▶ TASK BRIEF: Show every line of the data that contains the string "eine".

[[ MATERIAL PROVIDED, beginning ]]

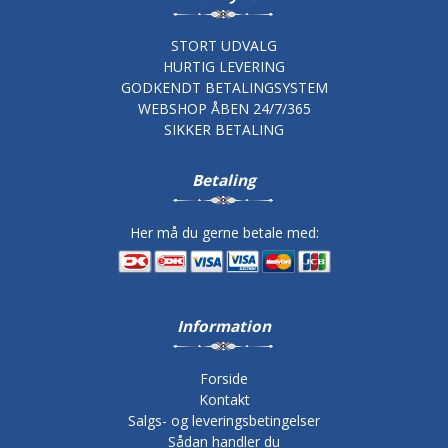
STORT UDVALG
HURTIG LEVERING
GODKENDT BETALINGSYSTEM
WEBSHOP ÅBEN 24/7/365
SIKKER BETALING
Betaling
Her må du gerne betale med:
Information
Forside
Kontakt
Salgs- og leveringsbetingelser
Sådan handler du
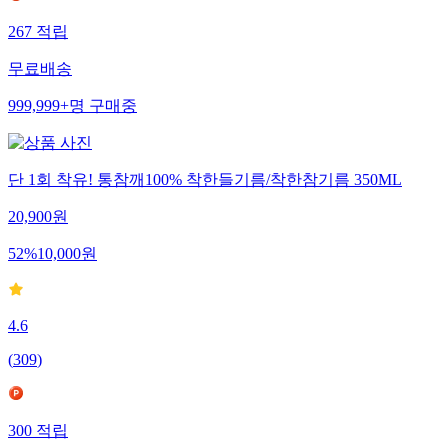
267
적립
무료배송
999,999+
명
구매중
단 1회 착유! 통참깨100% 착한들기름/착한참기름 350ML
20,900
원
52
%
10,000
원
4.6
(
309
)
300
적립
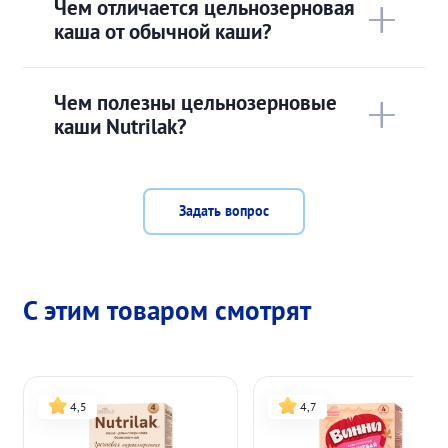
Чем отличается цельнозерновая
каша от обычной каши?
Чем полезны цельнозерновые
каши Nutrilak?
Задать вопрос
С этим товаром смотрят
4,5
4,7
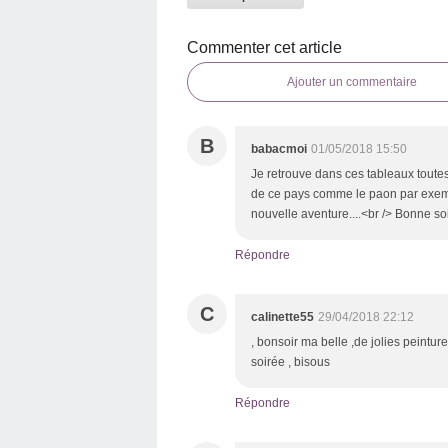
Commenter cet article
Ajouter un commentaire
B
babacmoi
01/05/2018 15:50
Je retrouve dans ces tableaux toutes
de ce pays comme le paon par exemple.
nouvelle aventure....<br /> Bonne so
Répondre
C
calinette55
29/04/2018 22:12
, bonsoir ma belle ,de jolies peinture
soirée , bisous
Répondre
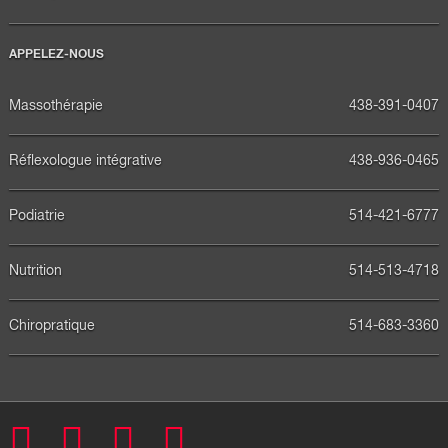
APPELEZ-NOUS
Massothérapie
438-391-0407
Réflexologue intégrative
438-936-0465
Podiatrie
514-421-6777
Nutrition
514-513-4718
Chiropratique
514-683-3360
Facebook
Twitter
Pinterest
Youtube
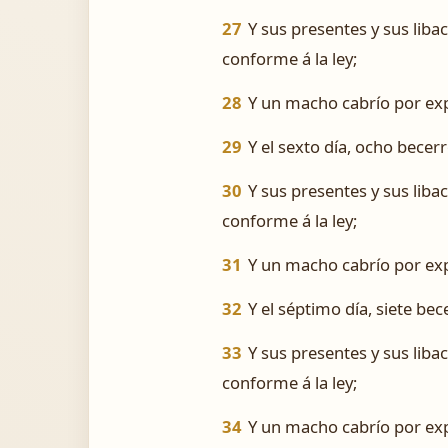
27
Y sus presentes y sus liba
conforme á la ley;
28
Y un macho cabrío por exp
29
Y el sexto día, ocho becer
30
Y sus presentes y sus liba
conforme á la ley;
31
Y un macho cabrío por exp
32
Y el séptimo día, siete be
33
Y sus presentes y sus liba
conforme á la ley;
34
Y un macho cabrío por exp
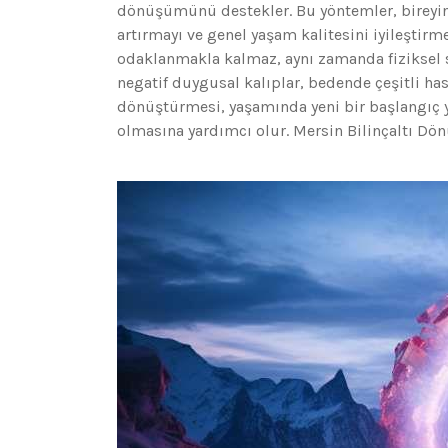
dönüşümünü destekler. Bu yöntemler, bireyin 
artırmayı ve genel yaşam kalitesini iyileştirm
odaklanmakla kalmaz, aynı zamanda fiziksel sa
negatif duygusal kalıplar, bedende çeşitli hasta
dönüştürmesi, yaşamında yeni bir başlangıç y
olmasına yardımcı olur. Mersin Bilinçaltı D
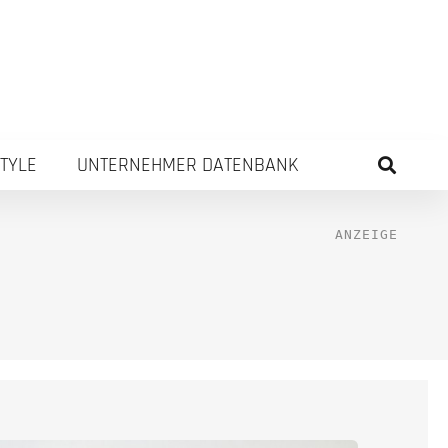
STYLE
UNTERNEHMER DATENBANK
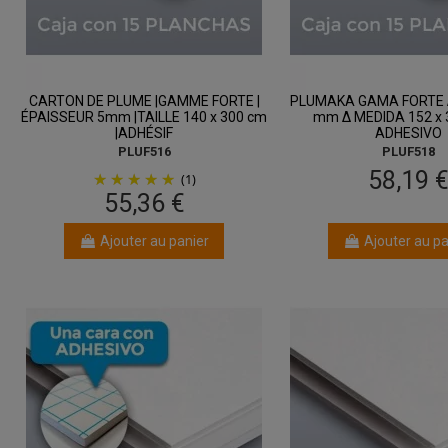
CARTON DE PLUME |GAMME FORTE |
PLUMAKA GAMA FORTE 
ÉPAISSEUR 5mm |TAILLE 140 x 300 cm
mm Δ MEDIDA 152 x 
|ADHÉSIF
ADHESIVO
PLUF516
PLUF518
58,19 
(1)
55,36 €
Ajouter au panier
Ajouter au pa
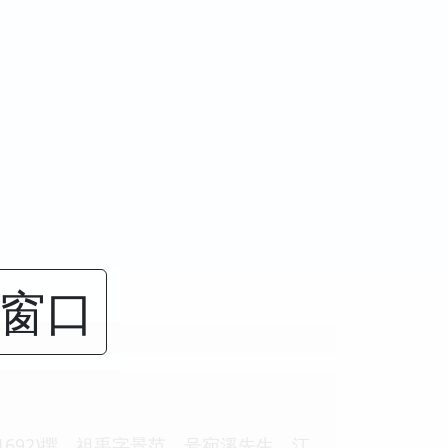
闭窗口
692)撰。祖禹字景范，号宛溪先生，江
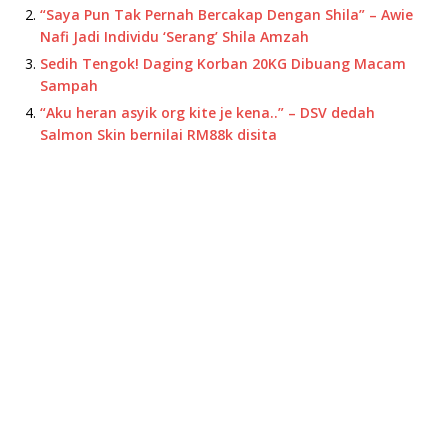
“Saya Pun Tak Pernah Bercakap Dengan Shila” – Awie
Nafi Jadi Individu ‘Serang’ Shila Amzah
Sedih Tengok! Daging Korban 20KG Dibuang Macam
Sampah
“Aku heran asyik org kite je kena..” – DSV dedah
Salmon Skin bernilai RM88k disita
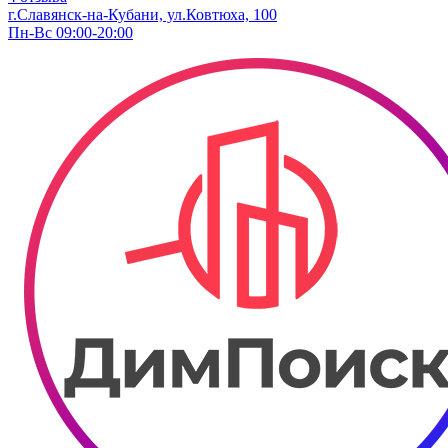
г.Славянск-на-Кубани, ул.Ковтюха, 100
Пн-Вс 09:00-20:00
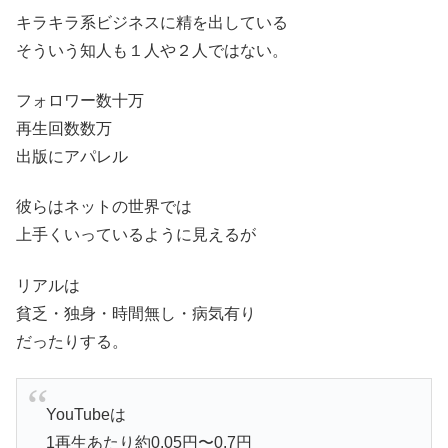
キラキラ系ビジネスに精を出している
そういう知人も１人や２人ではない。
フォロワー数十万
再生回数数万
出版にアパレル
彼らはネットの世界では
上手くいっているように見えるが
リアルは
貧乏・独身・時間無し・病気有り
だったりする。
YouTubeは
1再生あたり約0.05円〜0.7円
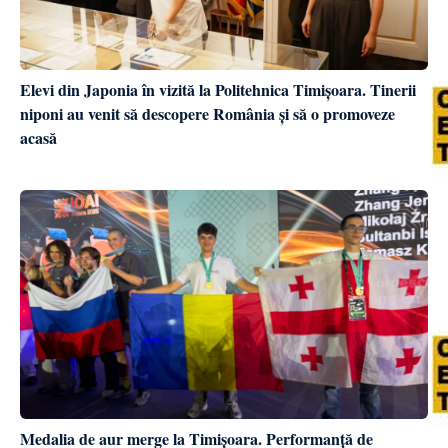
Elevi din Japonia în vizită la Politehnica Timișoara. Tinerii
niponi au venit să descopere România și să o promoveze
acasă
Medalia de aur merge la Timișoara. Performanță de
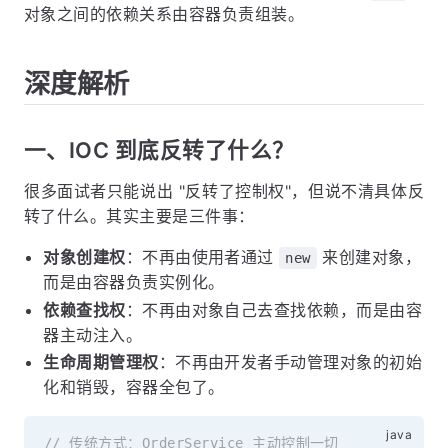
对象之间的依赖关系由容器负责组装。
深度解析
一、IOC 到底反转了什么？
很多面试者只能说出 "反转了控制权"，但说不清具体反
转了什么。其实主要是三件事：
对象创建权
：不再由使用者通过
来创建对象，
new
而是由容器负责实例化。
依赖查找权
：不再由对象自己去查找依赖，而是由容
器主动注入。
生命周期管理权
：不再由开发者手动管理对象的初始
化和销毁，容器全包了。
// 传统方式：OrderService 主动控制一切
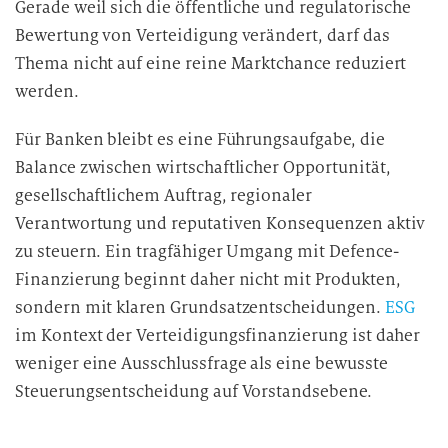
Gerade weil sich die öffentliche und regulatorische
Bewertung von Verteidigung verändert, darf das
Thema nicht auf eine reine Marktchance reduziert
werden.
Für Banken bleibt es eine Führungsaufgabe, die
Balance zwischen wirtschaftlicher Opportunität,
gesellschaftlichem Auftrag, regionaler
Verantwortung und reputativen Konsequenzen aktiv
zu steuern. Ein tragfähiger Umgang mit Defence-
Finanzierung beginnt daher nicht mit Produkten,
sondern mit klaren Grundsatzentscheidungen.
ESG
im Kontext der Verteidigungsfinanzierung ist daher
weniger eine Ausschlussfrage als eine bewusste
Steuerungsentscheidung auf Vorstandsebene.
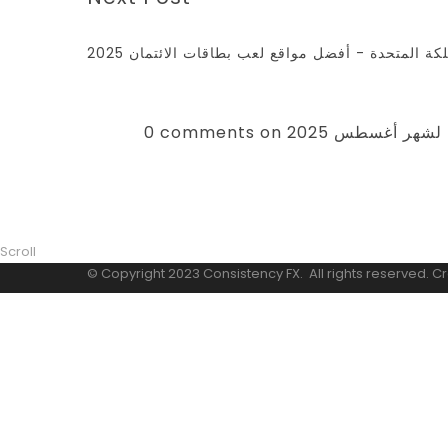
ة المتحدة - أفضل مواقع لعب بطاقات الائتمان 2025
دة لشهر أغسطس 2025
Scroll
© Copyright 2023 Consistency FX. All rights reserved. C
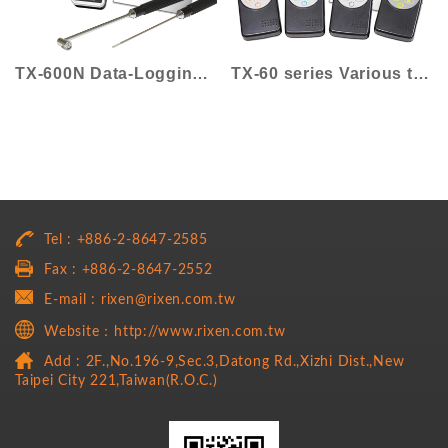
TX-600N Data-Logging Thermometer
TX-60 series Various types of thermocoup...
Tel : +886-2-8647-2585
Fax : +886-2-8647-2552
E-mail : rixen@rixen.com.tw
Website：http://www.rixen.com.tw
Add : 2F.,No.196-9,Sec.3,Datong Rd.,Xizhi Dist.,New
Taipei City 221,Taiwan(R.O.C.)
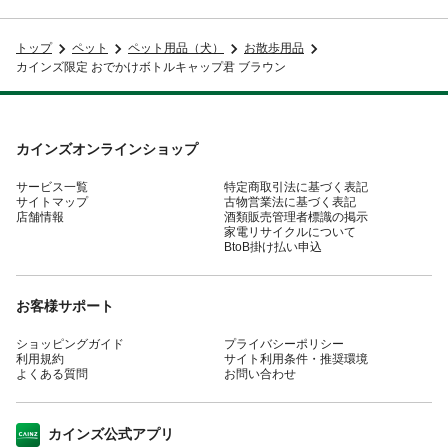
トップ
ペット
ペット用品（犬）
お散歩用品
カインズ限定 おでかけボトルキャップ君 ブラウン
カインズオンラインショップ
サービス一覧
特定商取引法に基づく表記
サイトマップ
古物営業法に基づく表記
店舗情報
酒類販売管理者標識の掲示
家電リサイクルについて
BtoB掛け払い申込
お客様サポート
ショッピングガイド
プライバシーポリシー
利用規約
サイト利用条件・推奨環境
よくある質問
お問い合わせ
カインズ公式アプリ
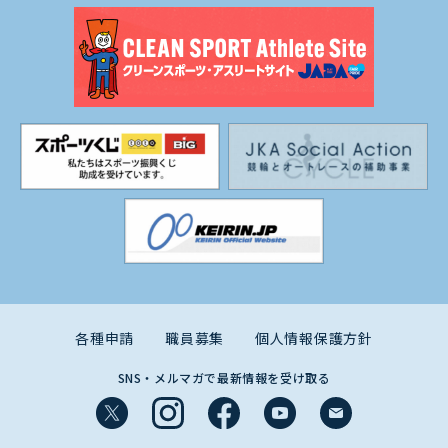
各種申請
職員募集
個人情報保護方針
SNS・メルマガで最新情報を受け取る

[[ MATERIAL PROVIDED, end ]]

▶ EXPECTED OUTPUT:
Thema nicht auf eine reine Marktchance reduziert
Für Banken bleibt es eine Führungsaufgabe, die
weniger eine Ausschlussfrage als eine bewusste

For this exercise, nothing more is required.